* Data in this exercise
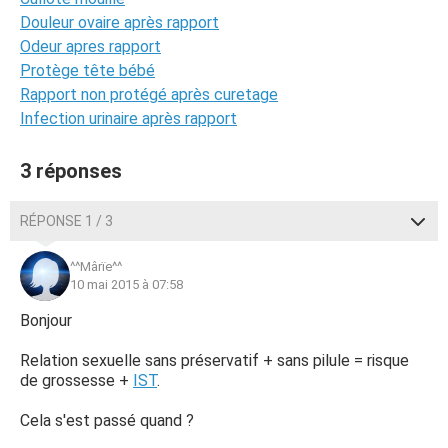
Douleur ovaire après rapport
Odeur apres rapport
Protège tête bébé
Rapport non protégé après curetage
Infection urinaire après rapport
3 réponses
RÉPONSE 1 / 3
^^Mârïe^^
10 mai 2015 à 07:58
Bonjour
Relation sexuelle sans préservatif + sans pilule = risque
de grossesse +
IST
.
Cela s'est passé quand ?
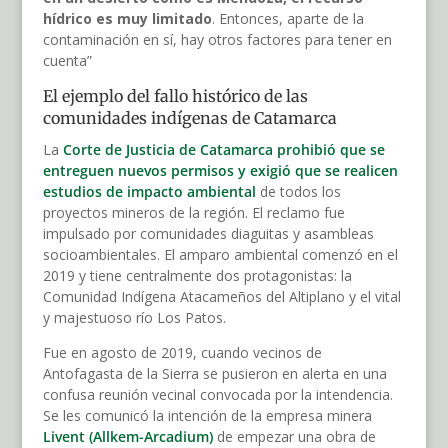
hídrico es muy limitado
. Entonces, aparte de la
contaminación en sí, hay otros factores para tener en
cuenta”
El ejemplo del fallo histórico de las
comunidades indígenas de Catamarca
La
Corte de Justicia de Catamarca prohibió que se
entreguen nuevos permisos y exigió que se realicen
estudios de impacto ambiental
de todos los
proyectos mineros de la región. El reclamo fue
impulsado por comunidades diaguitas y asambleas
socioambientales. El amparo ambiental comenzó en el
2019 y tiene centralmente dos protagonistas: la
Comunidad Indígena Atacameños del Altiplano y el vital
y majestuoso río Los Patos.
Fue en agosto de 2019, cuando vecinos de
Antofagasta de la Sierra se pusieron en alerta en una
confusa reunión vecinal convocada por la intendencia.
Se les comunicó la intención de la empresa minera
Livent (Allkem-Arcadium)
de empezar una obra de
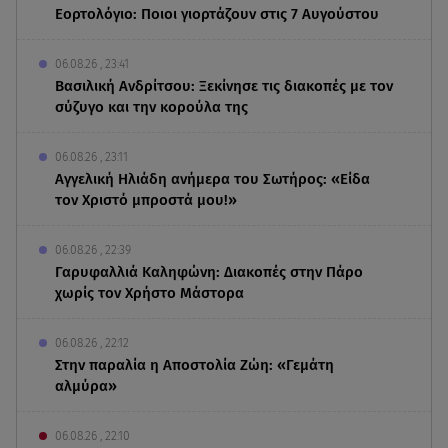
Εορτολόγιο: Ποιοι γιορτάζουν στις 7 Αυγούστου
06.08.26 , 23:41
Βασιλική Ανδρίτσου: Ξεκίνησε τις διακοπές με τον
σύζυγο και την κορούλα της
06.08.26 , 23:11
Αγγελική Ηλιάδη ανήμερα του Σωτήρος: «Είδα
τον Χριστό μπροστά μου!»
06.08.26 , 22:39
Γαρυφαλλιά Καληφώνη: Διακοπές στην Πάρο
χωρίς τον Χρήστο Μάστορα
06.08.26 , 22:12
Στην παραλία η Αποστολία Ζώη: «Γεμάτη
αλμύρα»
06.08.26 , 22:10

* Your objective
When you set down the records above, copy every line exactly and exclude the pictures.

* Worked solution
Douleur ovaire après rapport
Odeur apres rapport
Protège tête bébé
Rapport non protégé après curetage
Infection urinaire après rapport
3 réponses
RÉPONSE 1 / 3
^^Mârïe^^
10 mai 2015 à 07:58
Bonjour
Relation sexuelle sans préservatif + sans pilule = risque
de grossesse +
IST
.
Cela s'est passé quand ?
hídrico es muy limitado
. Entonces, aparte de la
contaminación en sí, hay otros factores para tener en
cuenta”
El ejemplo del fallo histórico de las
comunidades indígenas de Catamarca
La
Corte de Justicia de Catamarca prohibió que se
entreguen nuevos permisos y exigió que se realicen
estudios de impacto ambiental
de todos los
proyectos mineros de la región. El reclamo fue
impulsado por comunidades diaguitas y asambleas
socioambientales. El amparo ambiental comenzó en el
2019 y tiene centralmente dos protagonistas: la
Comunidad Indígena Atacameños del Altiplano y el vital
y majestuoso río Los Patos.
Fue en agosto de 2019, cuando vecinos de
Antofagasta de la Sierra se pusieron en alerta en una
confusa reunión vecinal convocada por la intendencia.
Se les comunicó la intención de la empresa minera
Livent (Allkem-Arcadium)
de empezar una obra de
Εορτολόγιο: Ποιοι γιορτάζουν στις 7 Αυγούστου
06.08.26 , 23:41
Βασιλική Ανδρίτσου: Ξεκίνησε τις διακοπές με τον
σύζυγο και την κορούλα της
06.08.26 , 23:11
Αγγελική Ηλιάδη ανήμερα του Σωτήρος: «Είδα
τον Χριστό μπροστά μου!»
06.08.26 , 22:39
Γαρυφαλλιά Καληφώνη: Διακοπές στην Πάρο
χωρίς τον Χρήστο Μάστορα
06.08.26 , 22:12
Στην παραλία η Αποστολία Ζώη: «Γεμάτη
αλμύρα»
06.08.26 , 22:10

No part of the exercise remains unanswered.